— WHAT TO PRODUCE —
Copy, from the data below, every line that has "Eintracht" in it.
···
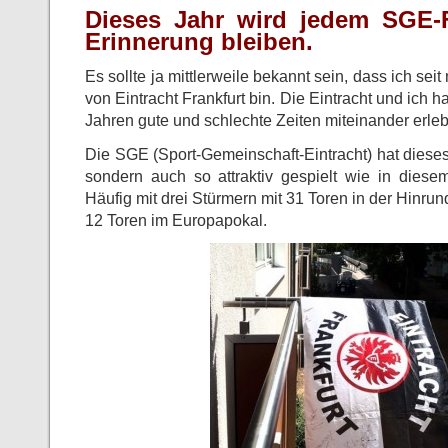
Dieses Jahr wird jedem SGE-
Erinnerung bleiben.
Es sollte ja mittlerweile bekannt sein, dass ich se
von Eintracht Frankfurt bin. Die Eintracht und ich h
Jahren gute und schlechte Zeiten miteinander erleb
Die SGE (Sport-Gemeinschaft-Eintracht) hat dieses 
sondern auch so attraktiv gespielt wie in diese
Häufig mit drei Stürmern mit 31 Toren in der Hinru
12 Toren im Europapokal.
···
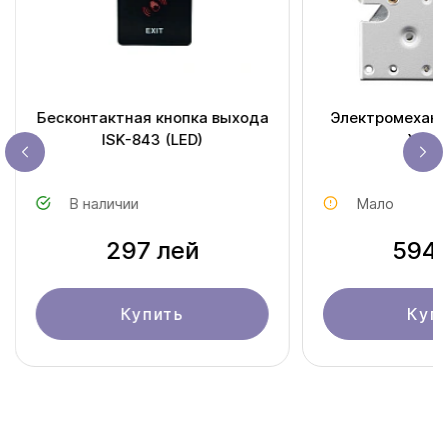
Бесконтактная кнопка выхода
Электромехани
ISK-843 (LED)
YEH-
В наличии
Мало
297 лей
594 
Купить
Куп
···
— SOLUTION FOR THIS PROBLEM —
von Eintracht Frankfurt bin. Die Eintracht und ich h
Die SGE (Sport-Gemeinschaft-Eintracht) hat dieses 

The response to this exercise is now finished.